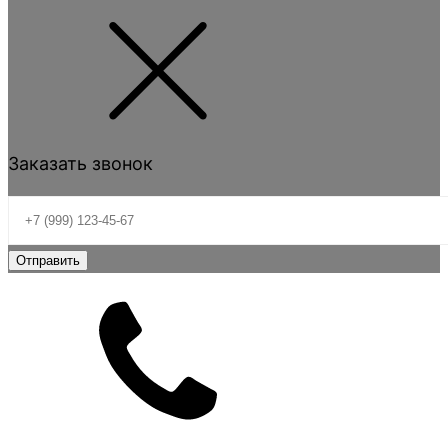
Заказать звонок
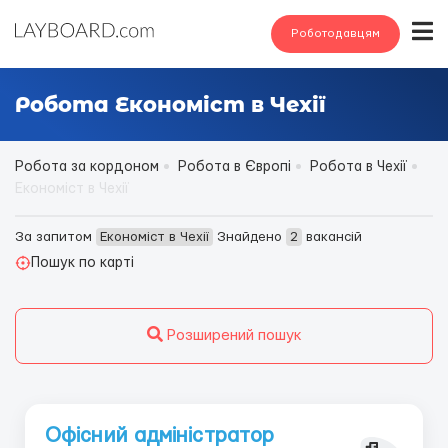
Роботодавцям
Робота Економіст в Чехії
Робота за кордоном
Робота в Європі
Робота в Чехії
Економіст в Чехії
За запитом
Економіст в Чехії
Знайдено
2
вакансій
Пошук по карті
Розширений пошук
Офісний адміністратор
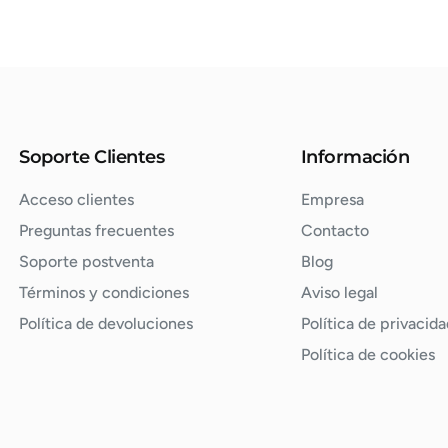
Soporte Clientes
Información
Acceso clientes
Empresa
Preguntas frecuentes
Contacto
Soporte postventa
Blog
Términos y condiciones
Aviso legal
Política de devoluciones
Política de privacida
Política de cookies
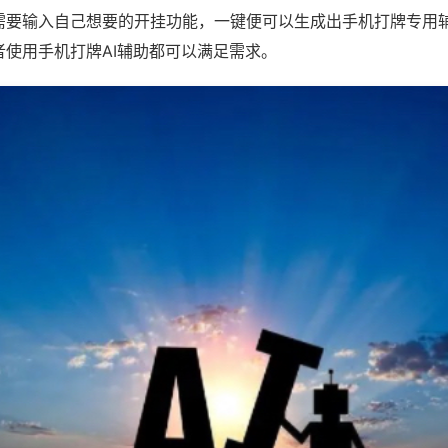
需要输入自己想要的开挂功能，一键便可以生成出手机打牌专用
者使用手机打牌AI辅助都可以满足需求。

____

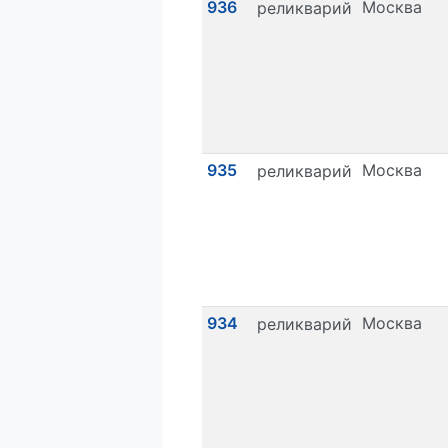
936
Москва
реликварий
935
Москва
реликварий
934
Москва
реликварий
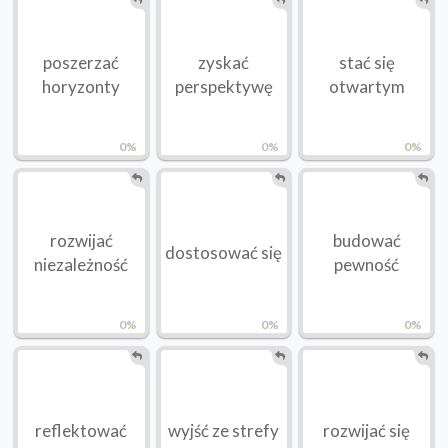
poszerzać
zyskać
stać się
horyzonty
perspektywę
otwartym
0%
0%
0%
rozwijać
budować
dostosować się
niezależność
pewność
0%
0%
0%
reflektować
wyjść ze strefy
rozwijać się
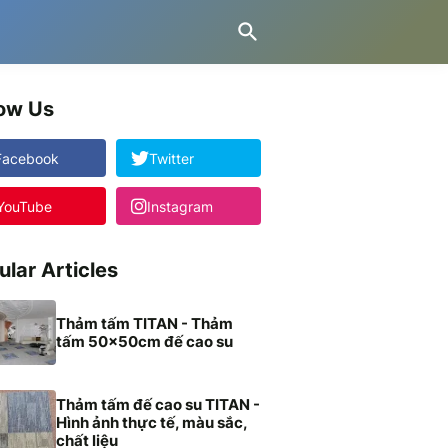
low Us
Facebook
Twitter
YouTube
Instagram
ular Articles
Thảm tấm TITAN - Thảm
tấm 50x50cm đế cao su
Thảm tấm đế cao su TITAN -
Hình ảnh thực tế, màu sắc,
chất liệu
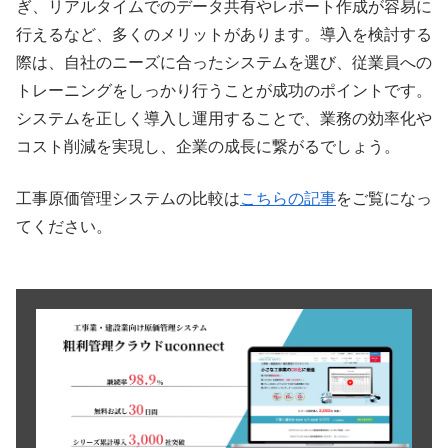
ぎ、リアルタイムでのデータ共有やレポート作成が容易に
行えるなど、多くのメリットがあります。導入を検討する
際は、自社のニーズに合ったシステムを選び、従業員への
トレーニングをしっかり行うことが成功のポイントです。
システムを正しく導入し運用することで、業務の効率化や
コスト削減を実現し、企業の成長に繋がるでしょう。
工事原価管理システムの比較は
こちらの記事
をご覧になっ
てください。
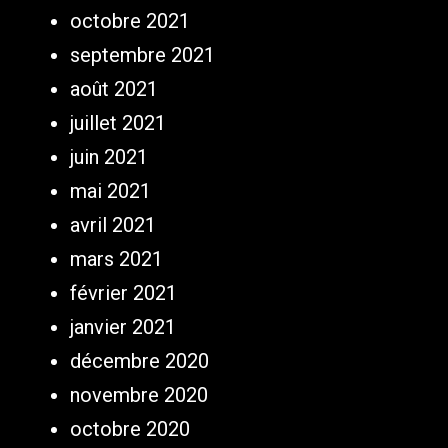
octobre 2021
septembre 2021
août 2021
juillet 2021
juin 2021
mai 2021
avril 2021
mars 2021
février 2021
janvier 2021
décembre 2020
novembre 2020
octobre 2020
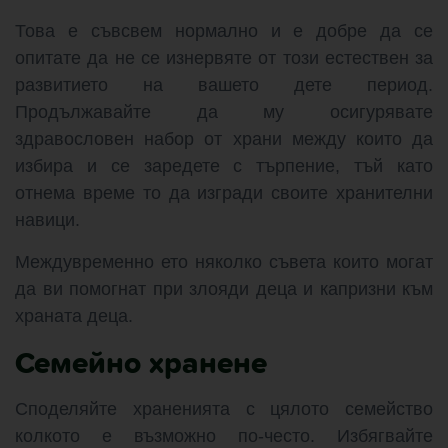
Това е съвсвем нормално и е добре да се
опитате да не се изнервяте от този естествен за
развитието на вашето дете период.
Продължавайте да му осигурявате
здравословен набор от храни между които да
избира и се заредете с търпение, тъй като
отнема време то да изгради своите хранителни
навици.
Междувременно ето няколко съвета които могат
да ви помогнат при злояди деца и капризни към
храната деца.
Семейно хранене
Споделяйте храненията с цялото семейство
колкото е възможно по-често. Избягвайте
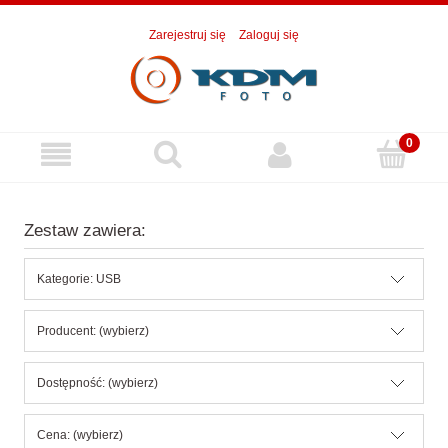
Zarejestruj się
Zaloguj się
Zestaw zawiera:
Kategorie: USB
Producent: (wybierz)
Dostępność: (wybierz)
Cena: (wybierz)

____

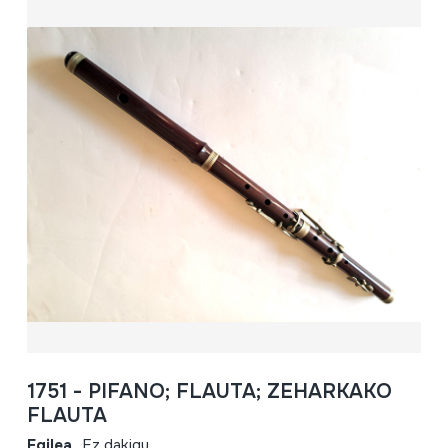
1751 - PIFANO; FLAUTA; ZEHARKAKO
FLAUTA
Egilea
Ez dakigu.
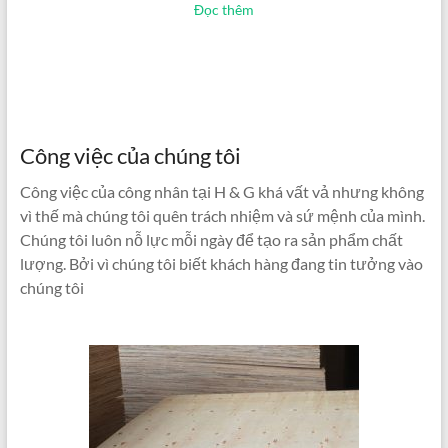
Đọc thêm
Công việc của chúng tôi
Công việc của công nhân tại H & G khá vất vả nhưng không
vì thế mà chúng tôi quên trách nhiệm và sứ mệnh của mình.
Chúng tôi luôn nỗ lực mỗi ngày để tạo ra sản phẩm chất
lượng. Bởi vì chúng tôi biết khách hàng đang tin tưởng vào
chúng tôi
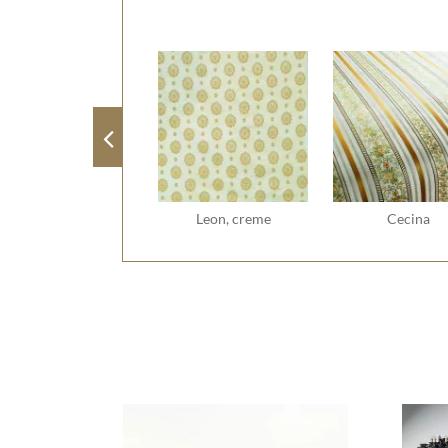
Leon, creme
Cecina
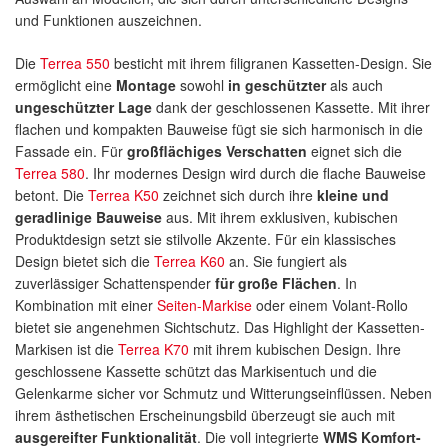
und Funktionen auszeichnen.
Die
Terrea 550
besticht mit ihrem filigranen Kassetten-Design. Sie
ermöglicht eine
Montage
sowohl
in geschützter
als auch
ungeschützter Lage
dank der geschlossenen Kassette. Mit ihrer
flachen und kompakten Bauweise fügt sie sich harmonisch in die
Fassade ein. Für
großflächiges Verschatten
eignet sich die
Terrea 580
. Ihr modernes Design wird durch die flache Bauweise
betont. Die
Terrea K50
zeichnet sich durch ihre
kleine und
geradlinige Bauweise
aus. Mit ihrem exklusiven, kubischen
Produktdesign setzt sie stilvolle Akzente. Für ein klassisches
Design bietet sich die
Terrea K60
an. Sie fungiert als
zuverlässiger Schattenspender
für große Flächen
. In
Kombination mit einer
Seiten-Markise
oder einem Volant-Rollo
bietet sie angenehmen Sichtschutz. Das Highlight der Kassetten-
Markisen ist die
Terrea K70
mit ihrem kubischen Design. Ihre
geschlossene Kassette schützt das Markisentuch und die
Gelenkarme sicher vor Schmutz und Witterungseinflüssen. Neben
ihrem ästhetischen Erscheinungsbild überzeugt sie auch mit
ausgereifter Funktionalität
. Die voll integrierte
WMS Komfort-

____

Exercise objective: Copy exactly the material above from the line with "reflektować" to the line with "здравословен набор от храни между които да", ends included, and nothing else. Leave out any picture.

Answer section:
reflektować
wyjść ze strefy
rozwijać się
low Us
Facebook
Twitter
YouTube
Instagram
ular Articles
Thảm tấm TITAN - Thảm
tấm 50x50cm đế cao su
Thảm tấm đế cao su TITAN -
Hình ảnh thực tế, màu sắc,
chất liệu
ぎ、リアルタイムでのデータ共有やレポート作成が容易に
行えるなど、多くのメリットがあります。導入を検討する
際は、自社のニーズに合ったシステムを選び、従業員への
トレーニングをしっかり行うことが成功のポイントです。
システムを正しく導入し運用することで、業務の効率化や
コスト削減を実現し、企業の成長に繋がるでしょう。
工事原価管理システムの比較は
こちらの記事
をご覧になっ
てください。
octobre 2021
septembre 2021
août 2021
juillet 2021
juin 2021
mai 2021
avril 2021
mars 2021
février 2021
janvier 2021
décembre 2020
novembre 2020
octobre 2020
Това е съвсвем нормално и е добре да се
опитате да не се изнервяте от този естествен за
развитието на вашето дете период.
Продължавайте да му осигурявате
здравословен набор от храни между които да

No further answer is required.